■ **PROBLEM DETAILS**:
Could you copy exactly the lines from the start of the records through the one containing "mult decat o", both included, and leave out the pictures?

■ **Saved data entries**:

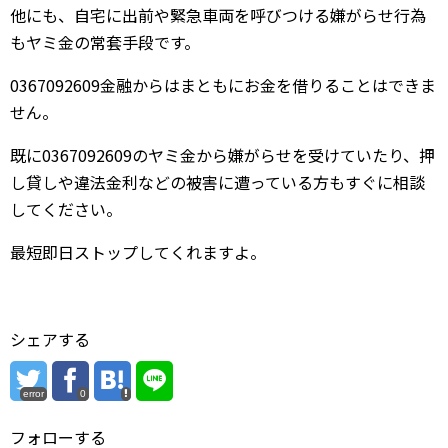
他にも、自宅に出前や緊急車両を呼びつける嫌がらせ行為
もヤミ金の常套手段です。
0367092609金融からはまともにお金を借りることはできま
せん。
既に0367092609のヤミ金から嫌がらせを受けていたり、押
し貸しや違法金利などの被害に遭っている方もすぐに相談
してください。
最短即日ストップしてくれますよ。
シェアする
error
0
フォローする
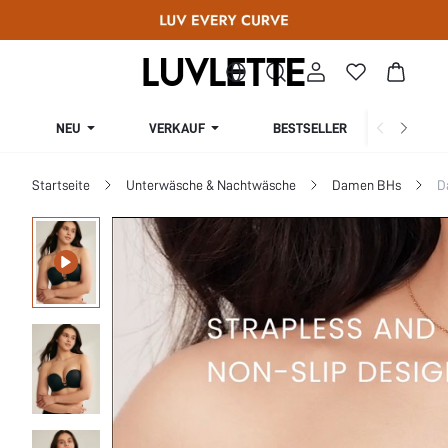
NEU
VERKAUF
BESTSELLER
KURV
Startseite
Unterwäsche & Nachtwäsche
Damen BHs
D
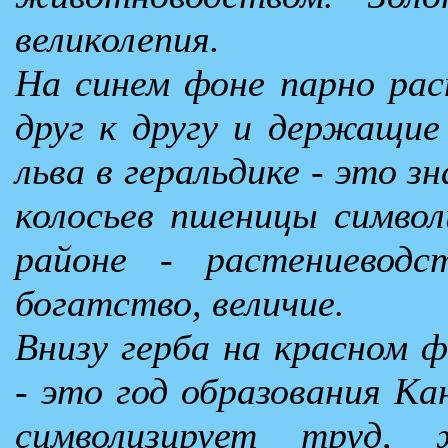
великолепия.
На синем фоне парно ра
друг к другу и держащие
льва в геральдике - это з
колосьев пшеницы символ
районе - растениеводс
богатство, величие.
Внизу герба на красном 
- это год образования Ка
символизирует труд, 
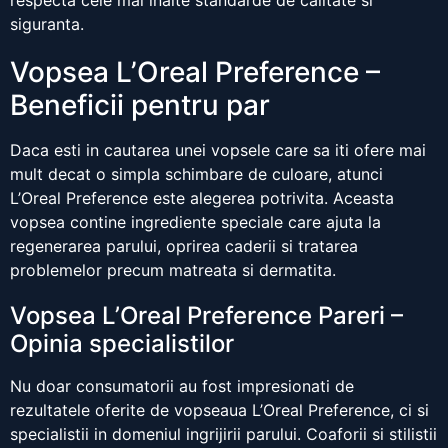
respecta cele mai inalte standarde de calitate si
siguranta.
Vopsea L’Oreal Preference –
Beneficii pentru par
Daca esti in cautarea unei vopsele care sa iti ofere mai
mult decat o simpla schimbare de culoare, atunci
L’Oreal Preference este alegerea potrivita. Aceasta
vopsea contine ingrediente speciale care ajuta la
regenerarea parului, oprirea caderii si tratarea
problemelor precum matreata si dermatita.
Vopsea L’Oreal Preference Pareri –
Opinia specialistilor
Nu doar consumatorii au fost impresionati de
rezultatele oferite de vopseaua L’Oreal Preference, ci si
specialistii in domeniul ingrijirii parului. Coaforii si stilistii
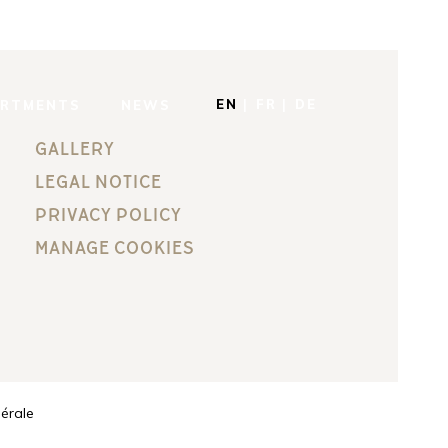
EN
FR
DE
ARTMENTS
NEWS
GALLERY
LEGAL NOTICE
PRIVACY POLICY
MANAGE COOKIES
érale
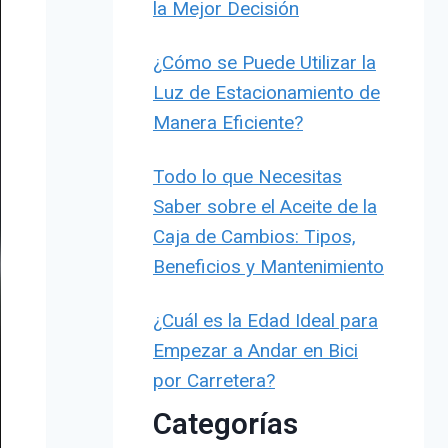
la Mejor Decisión
¿Cómo se Puede Utilizar la
Luz de Estacionamiento de
Manera Eficiente?
Todo lo que Necesitas
Saber sobre el Aceite de la
Caja de Cambios: Tipos,
Beneficios y Mantenimiento
¿Cuál es la Edad Ideal para
Empezar a Andar en Bici
por Carretera?
Categorías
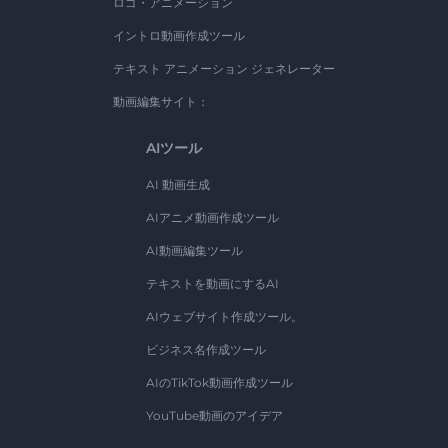
ロゴ・アニメーション
イントロ動画作成ツール
テキスト アニメーション ジェネレーター
動画編集サイト：
AIツール
AI 動画生成
AIアニメ動画作成ツール
AI動画編集ツール
テキストを動画にするAI
AIウェブサイト作成ツール。
ビジネス名作成ツール
AIのTikTok動画作成ツール
YouTube動画のアイデア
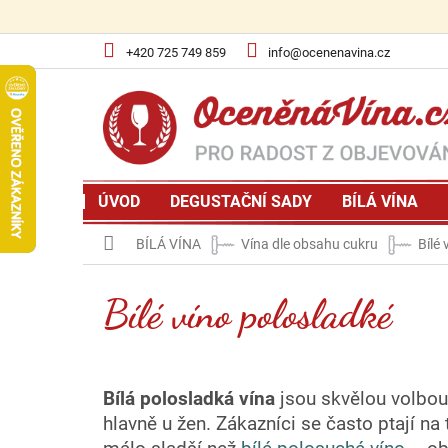
Přejít
na
obsah
+420 725 749 859
info@ocenenavina.cz
ÚVOD
DEGUSTAČNÍ SADY
BÍLÁ VÍNA
Domů
BÍLÁ VÍNA
Vína dle obsahu cukru
Bílé
Bílé víno polosladké
Bílá polosladká vína
jsou skvělou volbou 
hlavně u žen. Zákazníci se často ptají na 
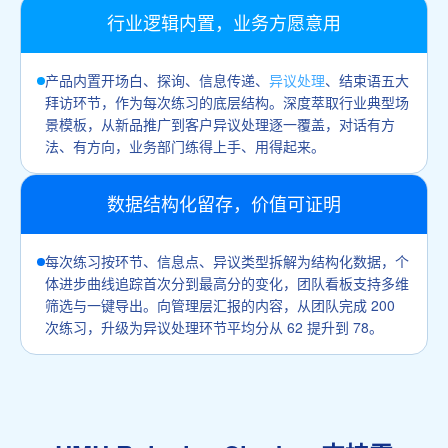
行业逻辑内置，业务方愿意用
产品内置开场白、探询、信息传递、
异议处理
、结束语五大
拜访环节，作为每次练习的底层结构。深度萃取行业典型场
景模板，从新品推广到客户异议处理逐一覆盖，对话有方
法、有方向，业务部门练得上手、用得起来。
数据结构化留存，价值可证明
每次练习按环节、信息点、异议类型拆解为结构化数据，个
体进步曲线追踪首次分到最高分的变化，团队看板支持多维
筛选与一键导出。向管理层汇报的内容，从团队完成 200
次练习，升级为异议处理环节平均分从 62 提升到 78。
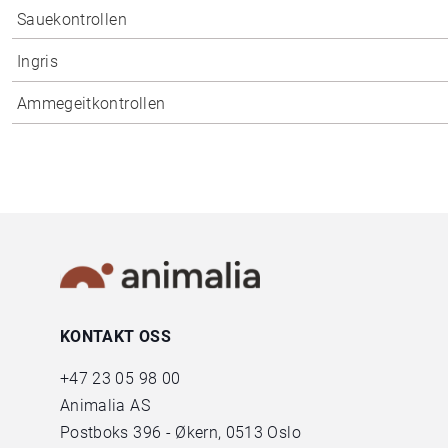
Sauekontrollen
Ingris
Ammegeitkontrollen
KONTAKT OSS
+47
23 05 98 00
Animalia AS
Postboks 396 - Økern, 0513 Oslo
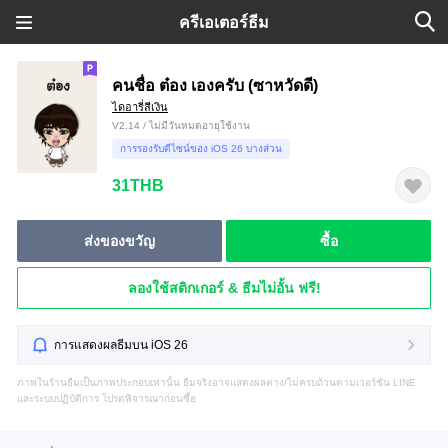
ครีเอเตอร์ธีม
คนชื่อ ต๋อง เองครับ (ซาหวัดดี)
ไดอารี่สีเงิน
V2.14 / ไม่มีวันหมดอายุใช้งาน
การรองรับดีไซน์ของ iOS 26 บางส่วน
31THB
ส่งของขวัญ
ซื้อ
ลองใช้สติกเกอร์ & ธีมไม่อั้น ฟรี!
การแสดงผลธีมบน iOS 26
ภาพในร้านธีมเป็นภาพประกอบเท่านั้น ธีมจริงอาจแสดงผลต่าง/ไม่ครบถ้วนตามเวอร์ชัน LINE
และระบบปฏิบัติการ โปรดพิจารณาก่อนซื้อ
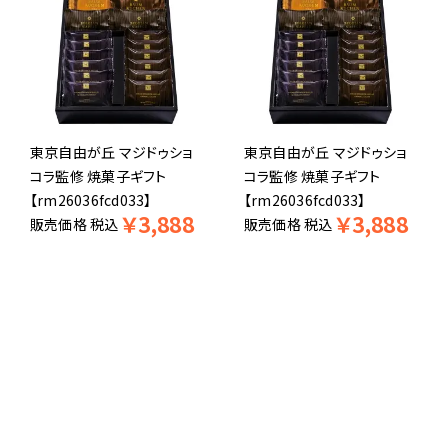
東京自由が丘 マジドゥショ
東京自由が丘 マジドゥショ
コラ監修 焼菓子ギフト
コラ監修 焼菓子ギフト
【rm26036fcd033】
【rm26036fcd033】
￥
3,888
￥
3,888
販売価格
税込
販売価格
税込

■ **TASK ANSWER**:
他にも、自宅に出前や緊急車両を呼びつける嫌がらせ行為
もヤミ金の常套手段です。
0367092609金融からはまともにお金を借りることはできま
せん。
既に0367092609のヤミ金から嫌がらせを受けていたり、押
し貸しや違法金利などの被害に遭っている方もすぐに相談
してください。
最短即日ストップしてくれますよ。
シェアする
error
0
フォローする
NEU
VERKAUF
BESTSELLER
KURV
Startseite
Unterwäsche & Nachtwäsche
Damen BHs
D
великолепия.
На синем фоне парно ра
друг к другу и держащие
льва в геральдике - это з
колосьев пшеницы символ
районе - растениеводс
богатство, величие.
Внизу герба на красном 
- это год образования Ка
символизирует труд, 
respecta cele mai inalte standarde de calitate si
siguranta.
Vopsea L’Oreal Preference –
Beneficii pentru par
Daca esti in cautarea unei vopsele care sa iti ofere mai
mult decat o simpla schimbare de culoare, atunci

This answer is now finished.